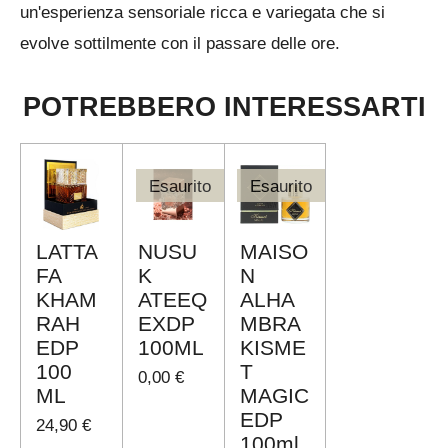
un'esperienza sensoriale ricca e variegata che si
evolve sottilmente con il passare delle ore.
POTREBBERO INTERESSARTI
Esaurito
Esaurito
LATTA
NUSU
MAISO
FA
K
N
KHAM
ATEEQ
ALHA
RAH
EXDP
MBRA
EDP
100ML
KISME
100
T
0,00 €
ML
MAGIC
EDP
24,90 €
100ml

--- --- ---

_REQUIREMENT_:
Output a precise copy of the entries, leaving the images out.

_TASK RESPONSE_:
un'esperienza sensoriale ricca e variegata che si
evolve sottilmente con il passare delle ore.
POTREBBERO INTERESSARTI
Esaurito
Esaurito
LATTA
NUSU
MAISO
FA
K
N
KHAM
ATEEQ
ALHA
RAH
EXDP
MBRA
EDP
100ML
KISME
100
T
0,00 €
ML
MAGIC
EDP
24,90 €
100ml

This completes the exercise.